This was in the “Best of” Plastic and Reconstructive Surgery papers for 2021. “Keloids: Which Types Can be Excised without Risk of Recurrence? A New Clinical Classification.”
They discuss how genetically Africans, Asians, and Native Americans have higher incidence of keloids. Melanocytes seem to be crucial in keloid development. (Albinos do not develop keloids). Because keloids cannot spontaneously regress like hypertrophic scars do, there are all sorts of treatments: steroids, 5FU, cryotherapy, radiation, lasers. Keloids have not been traditionally divided: where on the body? how long have you had it? it is hard or soft? So when we say the rate of recurrence is 19-45%, is that true for all keloids?
The team looked at 387 keloids. They classified the Keloids into 4 categories:
- Fresh nodular (continuously growing) keloids. These had a 30% recurrence rate after surgery. They used a steroid injection at onset. Earlobe keloids had the lowest recurrence rate after complete excision with negative resection margins.
- Superficial spreading “butterfly” keloids. Treated with steroid injection only, and only in the growing margins. This will reduce the height, but not the width. There is no reason to cut out the scar.
- Mature, non-growing or burned out keloids, treated with surgical excision, using a steroid injection when you see a recurrence occurring. These had a low recurrence rate of 4.5%
- Transition keloids cannot be classified immediately. These are various types, which fit into different classes
- *EARLOBES have 5 morphologic patterns: sessile, single nodular, pedunculate, multinodular, buries, and mixed. They found cutting these out has a low rate of recurrence.

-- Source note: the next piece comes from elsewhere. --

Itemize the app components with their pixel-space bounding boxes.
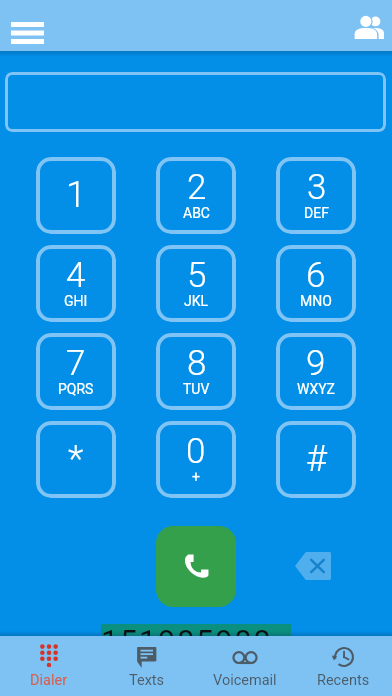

Traditional treatments for keloids include surgical removal (frequently followed by immediate radiation or steroid injections), but there is the worry it may stimulate additional collagen synthesis, causing recurrence and creating a keloid even larger than the original one. For this reason, sometimes the scar is cut out leaving a rim of the keloid tissue to prevent stimulation, though this has been shown not to work.
Steroids and 5FU injections are used to suppress the inflammatory process during wound healing, as they inhibit collagen and fibroblast growths. The response to steroid injections is variable, with 70-90% regression, but 33-50% recur after 1-5 years, and there are issues with skin thinning and blood vessels called telangiectasia. Combining the steroid with 5FU shows better satisfaction. And then there is the question of when to inject. Some studies indicated applying it later improved treatment efficacy.
Radiation is also used. But a systematic literature review of 25 studies of surgery combined with radiation showed to significant difference between that and steroid injections.
Their findings?
The importance in preventing keloid recurrence is a careful radical surgical removal, not leaving positive resection margins. The remnants of keloids from prior surgery may regrow over time. They get routine histology reporting of keloid excision margins.
They also comment that many of their patients remembered a bacterial infection as the cause of their keloid.
The researchers recommend more differentiation between “fresh” and “mature” keloids to help treatment further.
My thoughts?
Keloids are tough. I think it is helpful to see you need to completely cut out the keloid so it doesn’t come back, and interesting to note that many of the keloids start as bacterial infections. So those who are prone, if they have issues with acne or folliculitis where they shave, they need to be aggressive with cleaning and antibiotics if needed. Prevention of keloids are key. It was also interesting to see that radiation did not help over steroid injections.